Thanks for the invitation. I could just jump back to kind of the crux of the situation, which was a little over 12 years ago when my wife at the time chose to separate from me. it wasn't, I mean, most of these things are messy and painful. And it was one of those messy, painful things where I really felt betrayed. felt used.


Jake Kastleman (07:28.814)

Just a lot of pain. It was also a relationship that I've been in since I was 16, 16 to 28, very formative years. And so I really felt like the attachment bond that we had, the lack of communication that we had, the self-awareness that we didn't have, you know, all those things are kind of a reflection of what it looks like when you're quite young getting into a relationship.


And there wasn't really a lot of development for me over that, that 12 years. So when I found myself, you know, recently as I felt it abandoned, I had felt abandoned. I felt rejected. I really felt worthless. But in addition to that, some of those things I had already been feeling regardless of the relationship. Retro, retrospectively, I could see that my coping mechanism was drugs and alcohol.


and pornography and sort of, could maybe even say, deviant sexual behavior, who want to go that far with expression, but just engaging with checking out a lot of women, having a lot of fantasy, getting into kind of fetishistic thoughts, just sort of like more and more and more. So I definitely had these three kind of areas, drugs, alcohol, pornography, sex addiction, kind of stuff going on before.

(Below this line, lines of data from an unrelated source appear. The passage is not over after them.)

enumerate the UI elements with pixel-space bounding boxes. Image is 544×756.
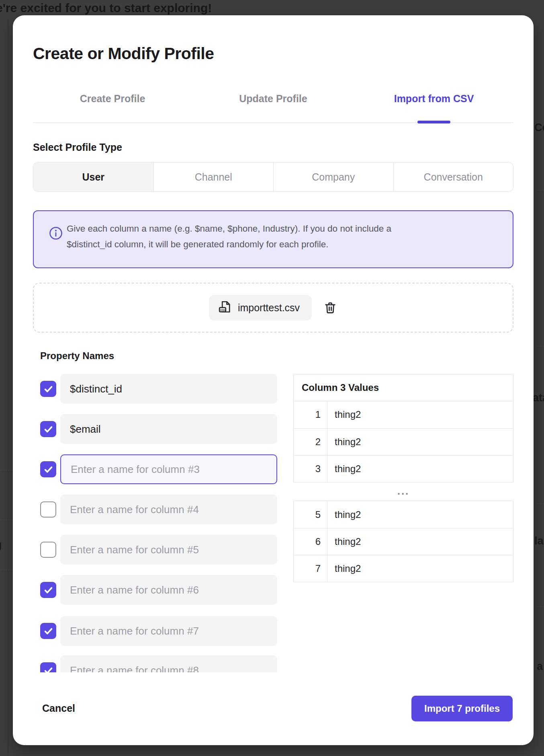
column-3-checkbox[interactable]: [40, 461, 56, 477]
row-value: thing2: [327, 429, 513, 455]
background-table-line: [8, 19, 8, 756]
row-index: 2: [294, 429, 327, 455]
column-8-name-field[interactable]: [60, 655, 277, 672]
column-4-name-field[interactable]: [60, 495, 277, 524]
table-row: 5 thing2: [294, 501, 513, 528]
import-profiles-button[interactable]: Import 7 profiles: [411, 696, 513, 721]
column-7-name-input[interactable]: [60, 616, 277, 646]
table-row: 6 thing2: [294, 528, 513, 555]
column-4-name-input[interactable]: [60, 495, 277, 524]
property-rows-container: [13, 15, 293, 672]
table-row: 2 thing2: [294, 428, 513, 455]
row-value: thing2: [327, 401, 513, 428]
column-5-name-input[interactable]: [60, 535, 277, 565]
preview-table-header: Column 3 Values: [293, 374, 513, 401]
column-7-checkbox[interactable]: [40, 623, 56, 639]
row-index: 6: [294, 528, 327, 555]
background-banner-text: e're excited for you to start exploring!: [0, 1, 212, 15]
row-value: thing2: [327, 555, 513, 582]
background-dotted-line: [535, 190, 544, 191]
column-6-checkbox[interactable]: [40, 582, 56, 598]
tab-import-from-csv[interactable]: Import from CSV: [374, 93, 494, 104]
column-1-name-input[interactable]: [60, 374, 277, 404]
table-truncation-ellipsis: ...: [293, 485, 513, 497]
profile-type-option-conversation[interactable]: Conversation: [393, 162, 513, 191]
background-dotted-line: [0, 569, 12, 570]
create-or-modify-profile-dialog: Create or Modify Profile Create Profile …: [13, 15, 534, 745]
column-5-checkbox[interactable]: [40, 542, 56, 558]
column-8-name-input[interactable]: [60, 655, 277, 672]
column-6-name-field[interactable]: [60, 575, 277, 605]
background-text-fragment: g: [0, 539, 2, 551]
table-row: 1 thing2: [294, 401, 513, 428]
background-dotted-line: [535, 346, 544, 347]
table-row: 7 thing2: [294, 555, 513, 582]
preview-table-bottom: 5 thing2 6 thing2 7 thing2: [293, 501, 513, 582]
background-dotted-line: [535, 606, 544, 607]
column-3-name-field[interactable]: [60, 454, 277, 484]
cancel-button[interactable]: Cancel: [42, 703, 75, 714]
background-dotted-line: [0, 520, 12, 520]
trash-icon[interactable]: [323, 300, 337, 315]
column-2-name-input[interactable]: [60, 414, 277, 444]
background-text-fragment: ata: [533, 392, 544, 404]
column-7-name-field[interactable]: [60, 616, 277, 646]
row-index: 3: [294, 456, 327, 482]
table-row: 3 thing2: [294, 455, 513, 482]
row-value: thing2: [327, 528, 513, 555]
column-2-name-field[interactable]: [60, 414, 277, 444]
row-value: thing2: [327, 501, 513, 528]
column-5-name-field[interactable]: [60, 535, 277, 565]
row-index: 1: [294, 401, 327, 428]
row-value: thing2: [327, 456, 513, 482]
preview-table-top: 1 thing2 2 thing2 3 thing2: [293, 401, 513, 483]
column-3-name-input[interactable]: [61, 455, 276, 483]
background-text-fragment: lal: [534, 535, 544, 547]
row-index: 5: [294, 501, 327, 528]
background-dotted-line: [0, 470, 12, 470]
background-dotted-line: [535, 503, 544, 504]
column-8-checkbox[interactable]: [40, 662, 56, 672]
column-6-name-input[interactable]: [60, 575, 277, 605]
column-2-checkbox[interactable]: [40, 421, 56, 437]
active-tab-underline: [417, 121, 450, 123]
row-index: 7: [294, 555, 327, 582]
background-text-fragment: a: [537, 660, 543, 673]
column-1-checkbox[interactable]: [40, 381, 56, 397]
column-1-name-field[interactable]: [60, 374, 277, 404]
background-text-fragment: Col: [534, 121, 544, 134]
column-4-checkbox[interactable]: [40, 501, 56, 518]
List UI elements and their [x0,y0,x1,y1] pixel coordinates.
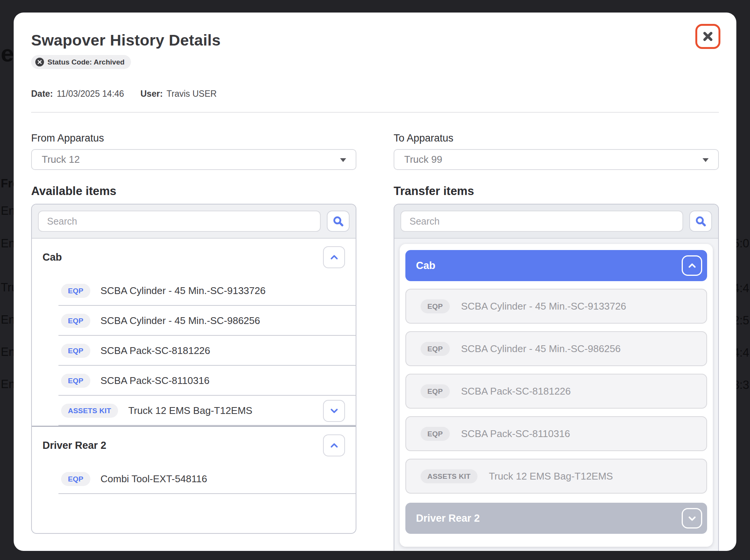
transfer-list-area: Cab EQP SCBA Cylinder - 45 Min.-SC-91337… [394,239,718,551]
search-icon [695,216,706,227]
date-field: Date: 11/03/2025 14:46 [31,89,140,99]
transfer-search-bar [394,204,718,239]
item-type-badge: EQP [61,374,90,388]
toggle-group-button[interactable] [682,255,702,276]
toggle-group-button[interactable] [682,508,702,529]
modal-title: Swapover History Details [31,31,719,49]
item-type-badge: EQP [61,472,90,486]
from-apparatus-select[interactable]: Truck 12 [31,149,356,170]
close-button[interactable] [695,24,720,49]
dropdown-caret-icon [703,158,709,162]
status-badge-label: Status Code: Archived [47,58,124,66]
item-type-badge: ASSETS KIT [421,469,477,483]
dropdown-caret-icon [340,158,346,162]
to-apparatus-value: Truck 99 [404,154,442,165]
available-item-row: EQP SCBA Cylinder - 45 Min.-SC-986256 [32,306,356,336]
user-value: Travis USER [167,89,217,99]
group-name: Driver Rear 2 [416,513,480,524]
item-name: SCBA Cylinder - 45 Min.-SC-986256 [101,315,260,327]
close-icon [701,30,714,43]
chevron-down-icon [329,406,339,416]
available-search-input[interactable] [38,211,321,232]
to-apparatus-label: To Apparatus [394,132,719,144]
date-value: 11/03/2025 14:46 [57,89,124,99]
user-label: User: [140,89,163,99]
collapse-section-button[interactable] [323,434,345,456]
item-name: SCBA Pack-SC-8110316 [101,375,210,387]
available-item-row: ASSETS KIT Truck 12 EMS Bag-T12EMS [32,396,356,426]
item-type-badge: EQP [61,314,90,328]
item-name: Combi Tool-EXT-548116 [101,473,207,485]
transfer-items-heading: Transfer items [394,184,719,198]
status-x-circle-icon [35,58,44,66]
available-section-header: Cab [32,239,356,276]
from-apparatus-value: Truck 12 [42,154,80,165]
item-name: SCBA Cylinder - 45 Min.-SC-9133726 [461,300,626,312]
chevron-down-icon [687,513,697,524]
transfer-item-card: EQP SCBA Cylinder - 45 Min.-SC-9133726 [405,289,707,324]
item-type-badge: EQP [421,342,450,356]
transfer-search-button[interactable] [689,211,712,232]
chevron-up-icon [329,440,339,451]
item-type-badge: ASSETS KIT [61,404,118,418]
user-field: User: Travis USER [140,89,217,99]
group-name: Cab [416,260,435,272]
date-label: Date: [31,89,53,99]
divider [31,112,719,113]
item-type-badge: EQP [421,384,450,398]
available-list: Cab EQP SCBA Cylinder - 45 Min.-SC-91337… [32,239,356,533]
item-name: Truck 12 EMS Bag-T12EMS [489,470,613,482]
item-type-badge: EQP [61,344,90,358]
expand-kit-button[interactable] [323,400,345,422]
chevron-up-icon [687,261,697,271]
item-type-badge: EQP [421,299,450,313]
available-section-header: Driver Rear 2 [32,427,356,464]
meta-row: Date: 11/03/2025 14:46 User: Travis USER [31,89,719,99]
available-search-button[interactable] [327,211,350,232]
transfer-search-input[interactable] [400,211,683,232]
transfer-item-card: ASSETS KIT Truck 12 EMS Bag-T12EMS [405,459,707,494]
search-icon [332,216,344,227]
available-item-row: EQP Combi Tool-EXT-548116 [32,464,356,494]
item-name: SCBA Pack-SC-8110316 [461,428,570,440]
section-name: Driver Rear 2 [43,440,106,451]
available-search-bar [32,204,356,239]
transfer-group-bar[interactable]: Driver Rear 2 [405,503,707,534]
item-type-badge: EQP [421,427,450,441]
transfer-item-card: EQP SCBA Cylinder - 45 Min.-SC-986256 [405,331,707,366]
collapse-section-button[interactable] [323,246,345,268]
transfer-list: Cab EQP SCBA Cylinder - 45 Min.-SC-91337… [400,244,713,547]
available-items-panel: Cab EQP SCBA Cylinder - 45 Min.-SC-91337… [31,204,356,534]
swapover-history-modal: Swapover History Details Status Code: Ar… [14,13,736,551]
item-name: SCBA Pack-SC-8181226 [461,385,571,397]
item-name: SCBA Pack-SC-8181226 [101,345,210,357]
status-badge: Status Code: Archived [31,55,131,69]
to-apparatus-select[interactable]: Truck 99 [394,149,719,170]
item-name: Truck 12 EMS Bag-T12EMS [128,405,252,417]
available-item-row: EQP SCBA Pack-SC-8110316 [32,366,356,396]
item-name: SCBA Cylinder - 45 Min.-SC-9133726 [101,285,266,297]
transfer-group-bar[interactable]: Cab [405,250,707,281]
available-item-row: EQP SCBA Cylinder - 45 Min.-SC-9133726 [32,276,356,306]
chevron-up-icon [329,252,339,263]
item-name: SCBA Cylinder - 45 Min.-SC-986256 [461,343,621,355]
available-items-heading: Available items [31,184,356,198]
transfer-item-card: EQP SCBA Pack-SC-8110316 [405,416,707,451]
available-item-row: EQP SCBA Pack-SC-8181226 [32,336,356,366]
item-type-badge: EQP [61,284,90,298]
section-name: Cab [43,252,62,263]
transfer-items-panel: Cab EQP SCBA Cylinder - 45 Min.-SC-91337… [394,204,719,551]
from-apparatus-label: From Apparatus [31,132,356,144]
transfer-item-card: EQP SCBA Pack-SC-8181226 [405,374,707,409]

the separation happened. So the worthlessness I was experiencing, the abandonment that I was feeling, the loneliness that I was feeling, all of those things I had already been feeling, but they sort of blew up at this time of the separation. So I think there's a handful of times in our lives when we really do have these breakthrough moments. And this was one of those. This was one of those for me. And there was just


something of a time where I realized like, okay, I can keep doing the same things that I've been doing. Or I can change literally everything. And somehow, you know, the amalgamation of the situation gave me enough momentum through the experience of pain to choose to do things really differently. And in a very short amount of time, I changed my relationship with drugs and alcohol, changed my diet.


Jake Kastleman (09:55.746)

You know, I quit smoking cigarettes, quit drinking, I quit doing drugs. And I just kind of refocused on health. And that worked really, really well for a period of time. But what I didn't include was stealth awareness, emotional recovery, components that will inevitably catch up with you. When we make these big changes in our lives,


Sometimes we could do a really well for a short amount of time with enough willpower. But at some point, if we don't go to the root, if we don't start developing the self-awareness, we don't start looking at what are our pay points, why did they develop? How can it be with it now? I think that in one way or another, we're going to return to some of those same habits. So I happen to be listening to a podcast. I can't even tell you which one or where it was from or.


how it happened, but I was listening to a podcast and it just so happened that Richard Schwartz came on that podcast. He's the creator of internal family systems. listened to this podcast for two hours and it was like a light bulb just went off in my system. I literally from that one podcast talking about the idea of parts, my system kind of reorganized.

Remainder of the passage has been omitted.